Task requirements: Beginning at the line containing "Sur de Texas" and continuing to the end of the records below, give each line again exactly as it stands, and only those lines.

Data provided:
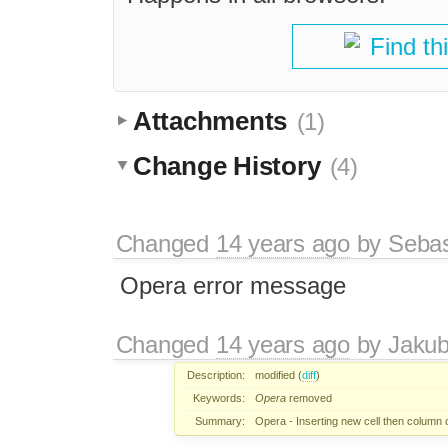
Find th
Attachments
(1)
Change History
(4)
Changed
14 years ago
by
Sebas
Opera error message
Changed
14 years ago
by
Jaku
Description:
modified (
diff
)
Keywords:
Opera
removed
Summary:
Opera - Inserting new cell then colum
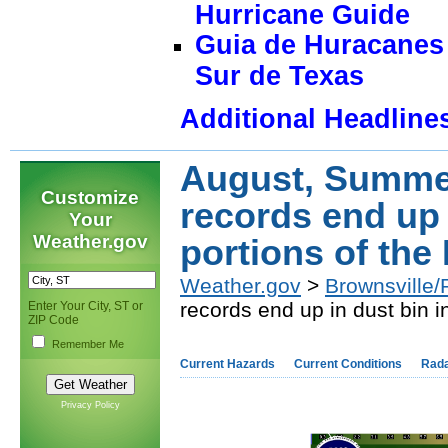
Hurricane Guide
Guia de Huracanes 
Sur de Texas
Additional Headline
August, Summe
Customize
records end up 
Your
Weather.gov
portions of the
Weather.gov
>
Brownsville/
records end up in dust bin i
Enter Your City, ST or
ZIP Code
Remember Me
Current Hazards
Current Conditions
Rad
Privacy Policy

Exercise result:
Sur de Texas
Additional Headline
August, Summe
Customize
records end up 
Your
Weather.gov
portions of the
Weather.gov
>
Brownsville/
records end up in dust bin i
Enter Your City, ST or
ZIP Code
Remember Me
Current Hazards
Current Conditions
Rad
Privacy Policy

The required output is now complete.